Now that the coronavirus has gone global, markets are swooning and the weaknesses of national health systems are being revealed. Like the slower-moving crisis of antimicrobial resistance, the pandemic should alert governments to the need for significantly greater investment in public-health preparedness.

LONDON – On January 25, Chatham House and Georgetown University hosted US Secretary of the Treasury Steven Mnuchin for a discussion about US economic policymaking and the world. Mnuchin had come straight from the World Economic Forum’s annual meeting in Davos, but the dominant theme of that gathering (“stakeholder capitalism”) had already been eclipsed by broader developments. The coronavirus (COVID-19) outbreak had become a massive problem for China and would soon threaten the entire world.
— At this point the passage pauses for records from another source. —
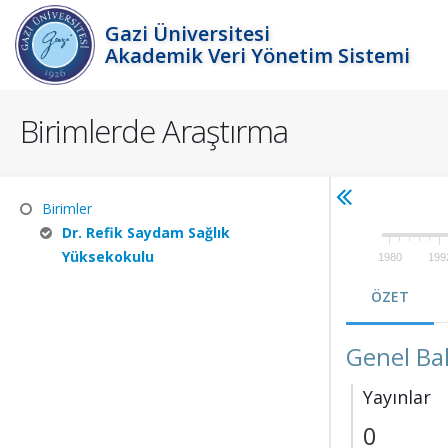
Gazi Üniversitesi
Akademik Veri Yönetim Sistemi
Birimlerde Araştırma
Birimler
Dr. Refik Saydam Sağlık
Yüksekokulu
1980
199
ÖZET
Genel Ba
Yayınlar
0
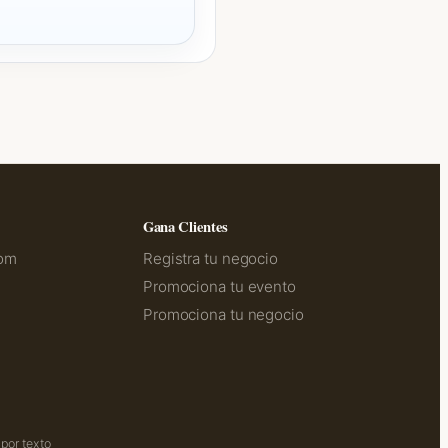
Gana Clientes
com
Registra tu negocio
Promociona tu evento
Promociona tu negocio
por texto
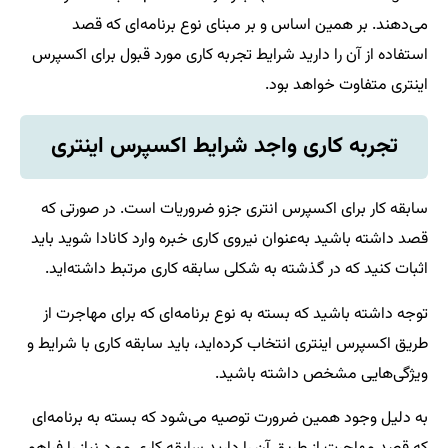
می‌دهند. بر همین اساس و بر مبنای نوع برنامه‌ای که قصد
استفاده از آن را دارید شرایط تجربه کاری مورد قبول برای اکسپرس
اینتری متفاوت خواهد بود.
تجربه کاری واجد شرایط اکسپرس اینتری
سابقه کار برای اکسپرس انتری جزو ضروریات است. در صورتی که
قصد داشته باشید به‌عنوان نیروی کاری خبره وارد کانادا شوید باید
اثبات کنید که در گذشته به شکلی سابقه کاری مرتبط داشته‌اید.
توجه داشته باشید که بسته به نوع برنامه‌ای که برای مهاجرت از
طریق اکسپرس اینتری انتخاب کرده‌اید، باید سابقه کاری با شرایط و
ویژگی‌هایی مشخص داشته باشید.
به دلیل وجود همین ضرورت توصیه می‌شود که بسته به برنامه‌‌ای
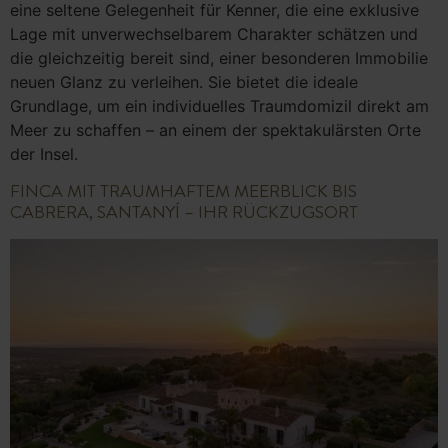
eine seltene Gelegenheit für Kenner, die eine exklusive
Lage mit unverwechselbarem Charakter schätzen und
die gleichzeitig bereit sind, einer besonderen Immobilie
neuen Glanz zu verleihen. Sie bietet die ideale
Grundlage, um ein individuelles Traumdomizil direkt am
Meer zu schaffen – an einem der spektakulärsten Orte
der Insel.
FINCA MIT TRAUMHAFTEM MEERBLICK BIS
CABRERA, SANTANYÍ – IHR RÜCKZUGSORT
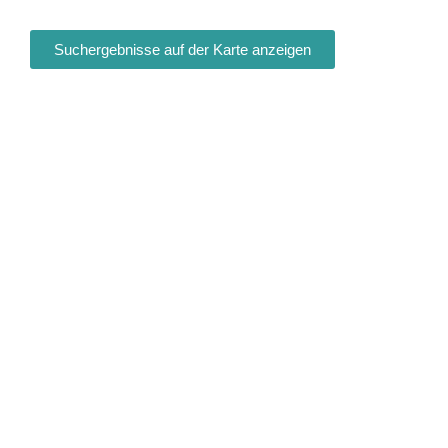
Suchergebnisse auf der Karte anzeigen
Fa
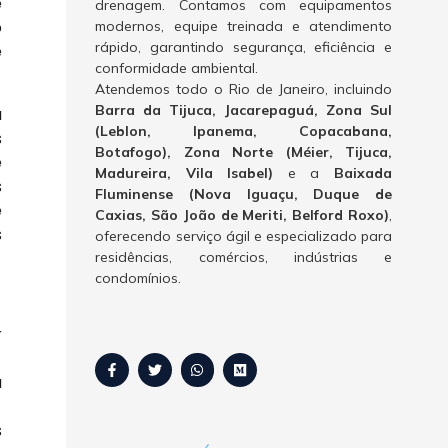
e
drenagem. Contamos com equipamentos
o
modernos, equipe treinada e atendimento
rápido, garantindo segurança, eficiência e
e
conformidade ambiental.
Atendemos todo o Rio de Janeiro, incluindo
Barra da Tijuca, Jacarepaguá, Zona Sul
a
(Leblon, Ipanema, Copacabana,
s
Botafogo), Zona Norte (Méier, Tijuca,
e
Madureira, Vila Isabel)
e a
Baixada
s
Fluminense (Nova Iguaçu, Duque de
e
Caxias, São João de Meriti, Belford Roxo)
,
s
oferecendo serviço ágil e especializado para
residências, comércios, indústrias e
condomínios.
r
a
s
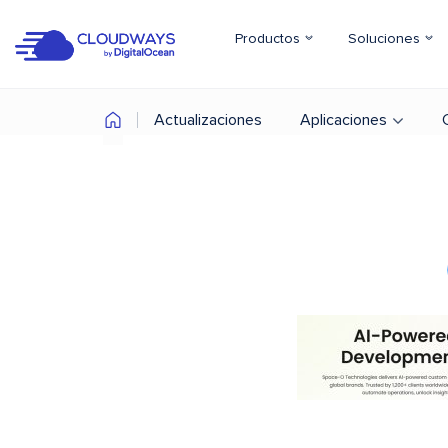
Productos
Soluciones
Actualizaciones
Aplicaciones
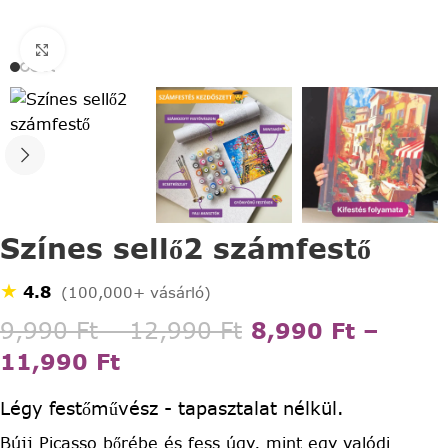
Click to enlarge
Színes sellő2 számfestő
★
4.8
(100,000+ vásárló)
9,990
Ft
–
12,990
Ft
8,990
Ft
–
11,990
Ft
Légy festőművész - tapasztalat nélkül.
Bújj Picasso bőrébe és fess úgy, mint egy valódi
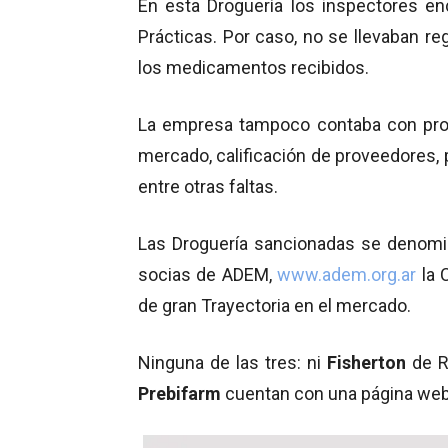
En esta Droguería los inspectores e
Prácticas. Por caso, no se llevaban re
los medicamentos recibidos.
La empresa tampoco contaba con proce
mercado, calificación de proveedores, 
entre otras faltas.
Las Droguería sancionadas se denomi
socias de ADEM,
www.adem.org.ar
la 
de gran Trayectoria en el mercado.
Ninguna de las tres: ni
Fisherton
de Ro
Prebifarm
cuentan con una página web a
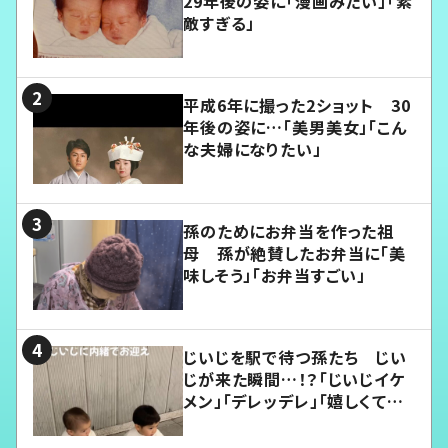
29年後の姿に「漫画みたい」「素
敵すぎる」
平成6年に撮った2ショット 30
年後の姿に…「美男美女」「こん
な夫婦になりたい」
孫のためにお弁当を作った祖
母 孫が絶賛したお弁当に「美
味しそう」「お弁当すごい」
じいじを駅で待つ孫たち じい
じが来た瞬間…！？「じいじイケ
メン」「デレッデレ」「嬉しくて可
愛くてたまらない」「幸せになれ
る」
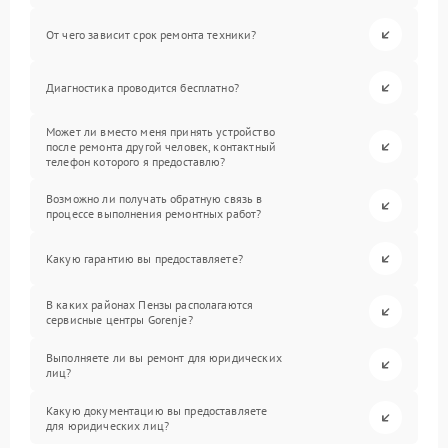
От чего зависит срок ремонта техники?
Диагностика проводится бесплатно?
Может ли вместо меня принять устройство
после ремонта другой человек, контактный
телефон которого я предоставлю?
Возможно ли получать обратную связь в
процессе выполнения ремонтных работ?
Какую гарантию вы предоставляете?
В каких районах Пензы располагаются
сервисные центры Gorenje?
Выполняете ли вы ремонт для юридических
лиц?
Какую документацию вы предоставляете
для юридических лиц?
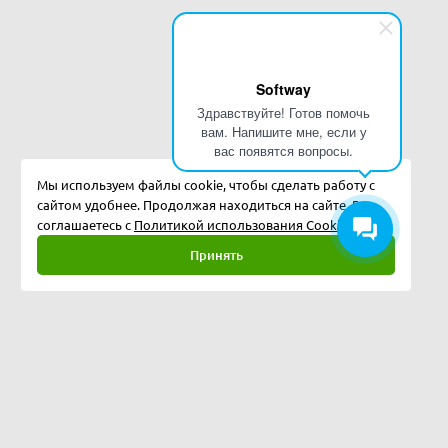
Softway
Здравствуйте! Готов помочь
вам. Напишите мне, если у
вас появятся вопросы.
Мы используем файлы cookie, чтобы сделать работу с
сайтом удобнее. Продолжая находиться на сайте, Вы
соглашаетесь с
Политикой использования Cookies.
Принять
Полная версия
©
2026
Softway LLC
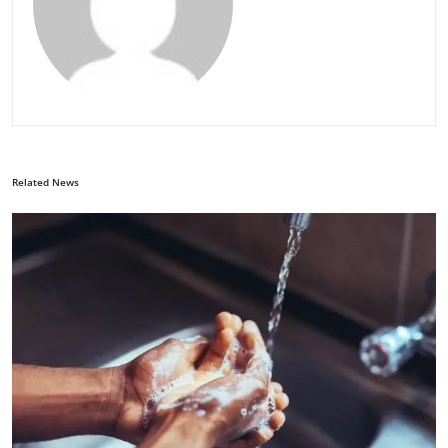
Related News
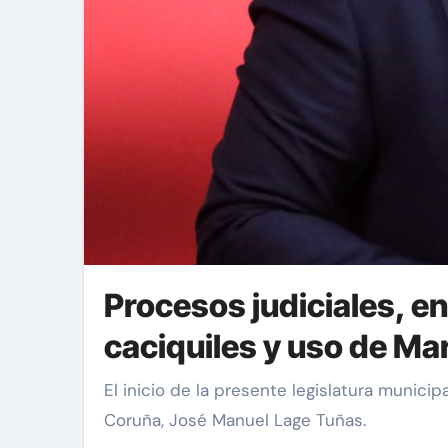
Procesos judiciales, 
caciquiles y uso de Ma
El inicio de la presente legislatura municipal ha destapado una serie de polémicas que tienen como denominador común al gobernador de A
Coruña, José Manuel Lage Tuñas.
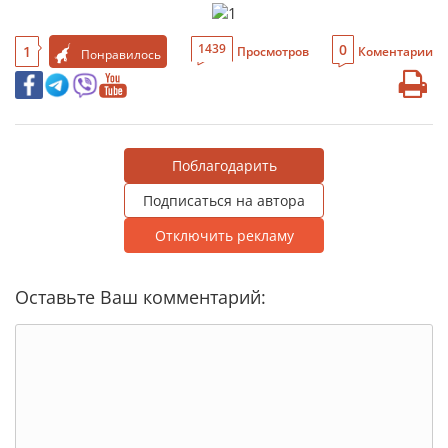
0
1439
1
Просмотров
Коментарии
Понравилось
Поблагодарить
Подписаться на автора
Отключить рекламу
Оставьте Ваш комментарий:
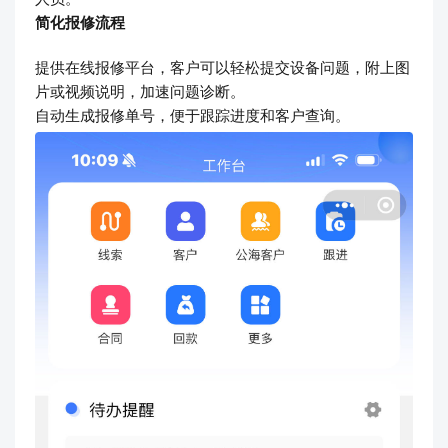
简化报修流程
提供在线报修平台，客户可以轻松提交设备问题，附上图
片或视频说明，加速问题诊断。
自动生成报修单号，便于跟踪进度和客户查询。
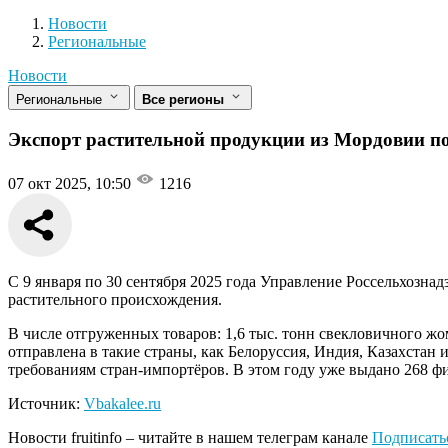
Новости
Разделы
Новости
Региональные
Новости
Региональные
Все регионы
Экспорт растительной продукции из Мордовии по
07 окт 2025, 10:50
1216
С 9 января по 30 сентября 2025 года Управление Россельхозна
растительного происхождения.
В числе отгруженных товаров: 1,6 тыс. тонн свекловичного жом
отправлена в такие страны, как Белоруссия, Индия, Казахстан
требованиям стран-импортёров. В этом году уже выдано 268 ф
Источник:
Vbakalee.ru
Новости
fruitinfo
– читайте в нашем телеграм канале
Подписать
As someone whose career has included work on infectious-disease risks, I had some sympathy with Mnuchin’s comments at Davos, where he pointed out that climate change is not the only policy challenge facing the world today. (I do not, however, support his belittling of the Swedish teen climate activist Greta Thunberg on that same occasion.)

According to the United Kingdom’s 2016 Review on Antimicrobial Resistance (AMR), which I chaired, policymakers around the world need to pursue 29 essential interventions in the medium term in order to avoid a costly and deadly global health crisis. Specifically, we warned that in the absence of concerted action, drug-resistant microbes could take around ten million lives per year by 2050, at a cumulative cost to global GDP of around $100 trillion.